Con la maglia giallorossa, Orlando ha disputato ben 177 partite, firmando 43 gol e contribuendo in modo determinante a due delle conquiste più significative della storia del club capitolino: la Coppa delle Fiere del 1961 e la prima Coppa Italia romanista, vinta nel 1964.

Dopo quell’anno, ha intrapreso nuove avventure: un campionato alla Fiorentina, uno al Torino, quindi il passaggio al Napoli dove, dal 1966 al 1968, ha messo a segno 14 reti, condividendo l’attacco con fuoriclasse del calibro di Sivori e Altafini.

Ma se c’è una parola che fa brillare gli occhi di Orlando, è “Turchia”. Quel nome evoca ricordi vivissimi, sia in giallorosso che in azzurro. Proprio contro una squadra turca, l’Altay di Smirne, Orlando realizzò il suo primo gol europeo con la Roma il 26 settembre 1962, vigilia del suo ventiquattresimo compleanno, in Coppa delle Fiere.

Pochi mesi più tardi, il 2 dicembre 1962, arriva l’esordio in Nazionale, in una fredda giornata al Comunale di Bologna, sotto la guida del commissario tecnico Edmondo Fabbri. È una gara di qualificazione all’Europeo del 1964, avversaria la Turchia. Orlando parte titolare in un undici che comprendeva nomi illustri come Negri, Maldini, Rivera e Bulgarelli. Finì 6-0 per l’Italia. Di quei sei gol, ben quattro portano la sua firma: la seconda, la terza, la quarta e la sesta rete. Una prestazione da sogno, con tanto di pallone portato a casa. Sembrava l’inizio di una lunga carriera in azzurro.

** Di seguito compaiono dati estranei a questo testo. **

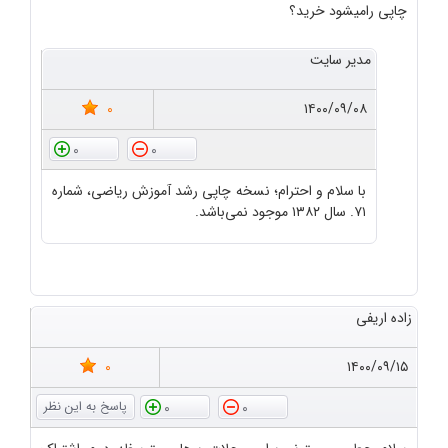
چاپی رامیشود خرید؟
مدیر سایت
0
۱۴۰۰/۰۹/۰۸
0
0
با سلام و احترام؛ نسخه چاپی رشد آموزش ریاضی، شماره
۷۱. سال ۱۳۸۲ موجود نمی‌باشد.
زاده اریفی
0
۱۴۰۰/۰۹/۱۵
0
0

Invece no: le sue presenze con la Nazionale maggiore si fermarono a cinque. Un numero sorprendentemente basso, a fronte di un debutto tanto impressionante.
Ma va detto che Orlando fu contemporaneo di una generazione di attaccanti di altissimo livello, nel pieno di un periodo storico denso di contraddizioni per il calcio italiano: dal tracollo contro la Corea del Nord nel 1966, al trionfo europeo del 1968, fino allo storico Mondiale del 1970 in Messico.

Alberto Orlando, in fondo, è stato questo: un attaccante di sostanza e talento, spesso sottovalutato, ma capace di entrare nella storia con la discrezione di chi non ha mai avuto bisogno di troppe parole per lasciare il segno.